On 31 December 2022, the 3 synthetic Japanese yen LIBOR settings ceased permanently.
On 31 March 2023, the synthetic 1- and 6-month sterling LIBOR settings ceased permanently.
On 30 June 2023, the overnight and 12-month US dollar LIBOR settings ceased permanently.
On 1 July 2023, the 1-, 3- and 6-month US dollar LIBOR settings became permanently unrepresentative Article 23A benchmarks under the Benchmarks Regulation.
We intend that the 3-month sterling LIBOR setting will cease permanently after final publication on 28 March 2024.

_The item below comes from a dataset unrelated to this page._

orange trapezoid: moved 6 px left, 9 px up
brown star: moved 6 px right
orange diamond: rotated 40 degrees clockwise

We intend that the 1-, 3- and 6-month US dollar LIBOR settings will cease permanently after final publication on 30 September 2024.
Benchmarks are used in a wide range of markets to help set prices, measure performance, or work out amounts payable under financial contracts. They are integral to the functioning of many financial markets.

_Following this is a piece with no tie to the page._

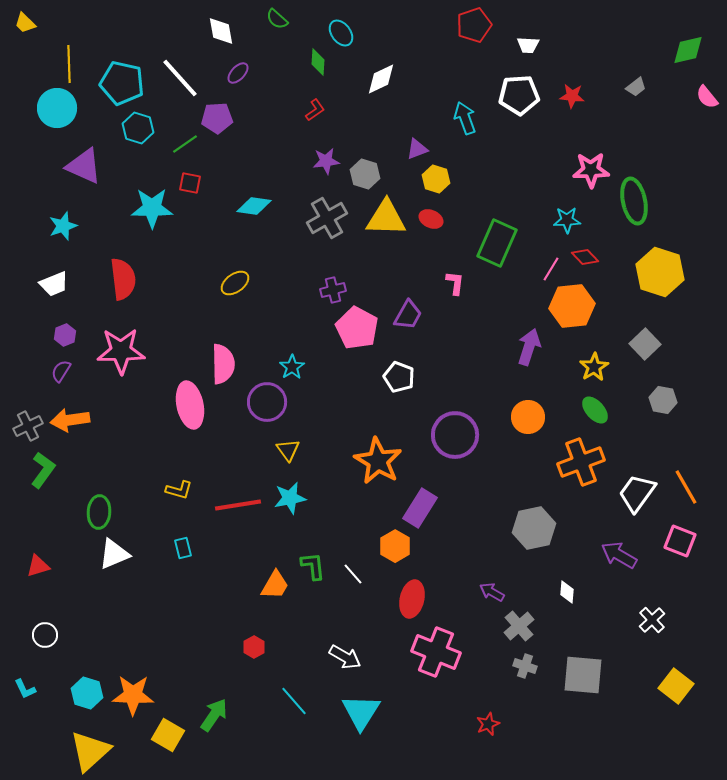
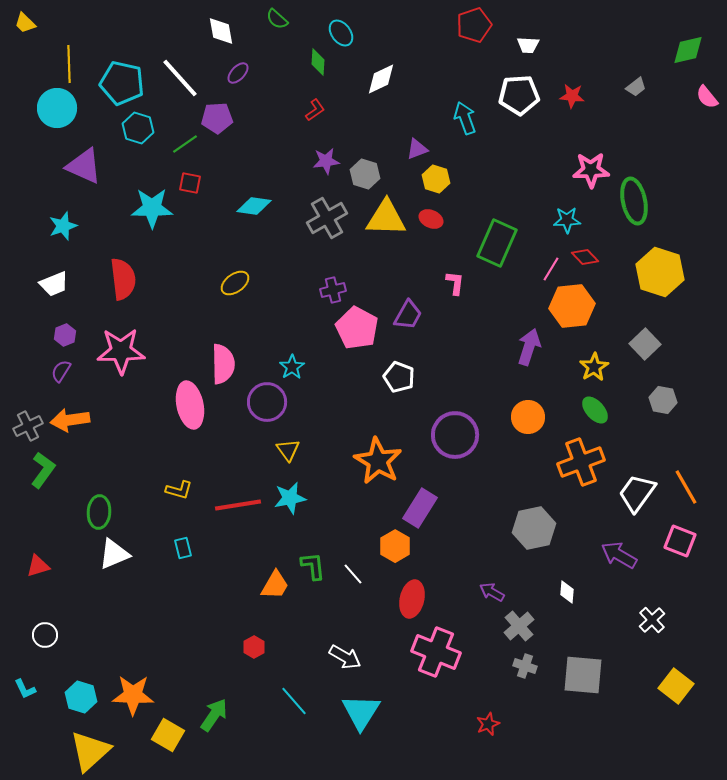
cyan hexagon at (87, 693): moved 6 px left, 4 px down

The amendments to the Benchmarks Regulation in the Financial Services Act 2021 (FS Act) gave us new powers. The FS Act requires us to publish Statements of Policy before exercising certain powers and we must have regard to them when exercising these powers. We said in June 2020 that we would engage with the market when developing these Statements of Policy.
Statements of policy
In November 2020, we consulted on our proposed policy for using 2 of our powers (Article 23A and Article 23D). Following the consultation, we published feedback statements (on Article 23A and Article 23D) and set out our final policy on:
- Designating an unrepresentative benchmark using new powers under Article 23A.
- Requiring changes to a critical benchmark, including its methodology, using new powers under Article 23D.
In May 2021, we consulted on our proposed policy for using 2 powers over the use of critical benchmarks. Following consultation, we published a feedback statement and 2 Statements of Policy on:
- Permitting legacy use of an Article 23A benchmark under Article 23C.
- Restricting new use of a ceasing critical benchmark under Article 21A.
We may issue a revised Statement of Policy in future if there are any changes to our policy in relation to the powers set out above.
Exercising our powers
In June 2021, we published a further consultation on our proposed decision under Article 23D, to require a change in methodology for 3 sterling and 3 Japanese yen LIBOR settings, with a Feedback Statement (FS21/11) published in November 2021.
Following this consultation, we published a draft Notice confirming our decision to use the Article 23D power after end-2021 in relation to these 3 sterling and 3 Japanese yen LIBOR settings. On 1 January 2022, we issued a final Notice under Article 23D in substantially the same form as the draft and the requirements became effective immediately.
In September 2021, we announced 3 sterling and 3 Japanese yen LIBOR settings would become permanently unrepresentative Article 23A benchmarks, and we would compel their continued publication (on the basis of a changed 'synthetic' methodology) from end-2021.
In November 2021, we announced what legacy use of the 3 sterling and 3 Japanese yen settings would be permitted. We also announced a prohibition on new use of US dollar LIBOR with limited exemptions.
In November 2022, we announced that we intend to require continued publication of the 3-month synthetic sterling LIBOR setting until end-March 2024, after which this setting will cease permanently.
On 3 April 2023, we announced our intention to require LIBOR’s administrator to continue publication of the 1-, 3- and 6-month US dollar LIBOR settings using a changed, synthetic, methodology, until end-September 2024 but not thereafter.
Market participants who still have contracts referencing LIBOR should ensure they are prepared for publication to cease at the respective date for each setting.
Who these documents apply to
We expect this work to be of interest to:
- administrators of critical benchmarks
- contributors to critical benchmarks
- all users of critical benchmarks, both regulated and unregulated
- providers of inputs to synthetic LIBOR settings
We explain the above and give more detail about our specific powers under the Benchmarks Regulation in our overview document.